Hans Karas yerra el vaticino por una pulgada. Después de cuatro años en el conservatorio y de otros tantos en la academia de música, Antón Karas se presenta al examen del último curso con una pequeña composición musical, que ejecuta y explica al tribunal de calificación. Aprueba con el puntaje estrictamente necesario para graduarse de profesor de música, pero su composición para cítara es rechazada por insulsa, absolutamente huérfana de valores musicales. El día que estuvieron a punto de "bocharlo", Antón Karas cumplía veinte años. Seis meses más tarde conseguía ubicarse como ejecutante de cítara en una hostería de mala muerte, en las afueras de Viena. A los veinticuatro años contrae nupcias. Vienen los hijos, crece la familia, los cuartos, los gastos; los único que Se mantiene siempre en el mismo nivel —a veces se viene abajo en picada— son sus magros ingresos. El tiempo sigue su marcha y Antón Karas está siempre en el mismo pantano: un mes aquí, otro allá. Su itinerario son las tabernas, las hosterías, a veces los fondines de los suburbios... ¡Qué horror! Así durante veinticinco años: tocando siempre la cítara, sin pena ni gloria. Pero una noche, la del 22 de octubre de 1948, mientras toca su instrumento en una de las típicas tabernas de Sievering, pequeña localidad de la periferia capitalina, famosa por sus vinos, entra un grupo de turistas que pide de comer, y sobre todo, de beber. Mientras los forasteros charlan, ríen y devoran, la orquestina toca su largo repertorio de motivos del folklore austríaco; los otros continúan comiendo, charlando y bebiendo. Por fin, los músicos hacen un paréntesis; cuatro abandonan la tarima de la orquesta, el quinto se entretiene leyendo un diario, luego lo tira sobre una silla, toma la cítara y se entretiene en pulsar las cuerdas, mariposeando sobre pequeños motivos. Alguien a su lado le pregunta:
—¿Qué tocaba usted?
—Una composición mía de los tiempos de estudiante.
—Repítala, por favor.
Antón Karas complace una, dos, cinco, diez veces, y el forastero termina explicando su interés:
—¡Es justamente la melodía que busco en vano desde hace seis meses para la película que estamos filmando aquí, en Viena! Soy Reed, productor de "El tercer hombre". ¿Puede usted ir mañana a mi hotel? Me alojo en el Astoria.
—Naturalmente que puedo.
Lo que sucedió después parece fábula. Luego de la entrevista en el Astoria de Viena, Antón Karas es inmediatamente llevado a Londres para ajustar aquella frustrada composición suya de hacía veinticinco años al tema de "El tercer hombre", recibiendo como anticipo... ¡cinco mil libras esterlinas!
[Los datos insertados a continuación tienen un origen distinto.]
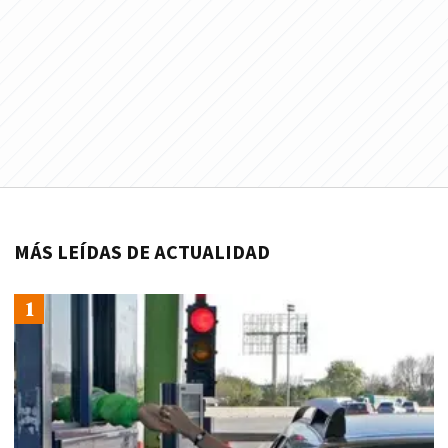
MÁS LEÍDAS DE ACTUALIDAD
Una suma fabulosa para el pobre Antón Karas. Por fin, la producción es entregada a los cines del mundo; la melodía de "El tercer hombre" se pega instantáneamente al oído de las multitudes; se imprimen millones de ejemplares; se graban millones de discos.
Mientras la fortuna diluvia copiosa, inagotable, Antón Karas es invitado a tocar su famosísima melodía en el palacio de Buckinghan, en presencia de la reina de Gran Bretaña y de su apuesto consorte; las empresas cinematográficas de Inglaterra, de Francia, de Alemania y de Hollywood le reclaman urgentemente, ofreciéndole el oro, el moro y los cuarenta y cinco camellos de marfil, lo mismo que ahora con Gina Lollobrígida.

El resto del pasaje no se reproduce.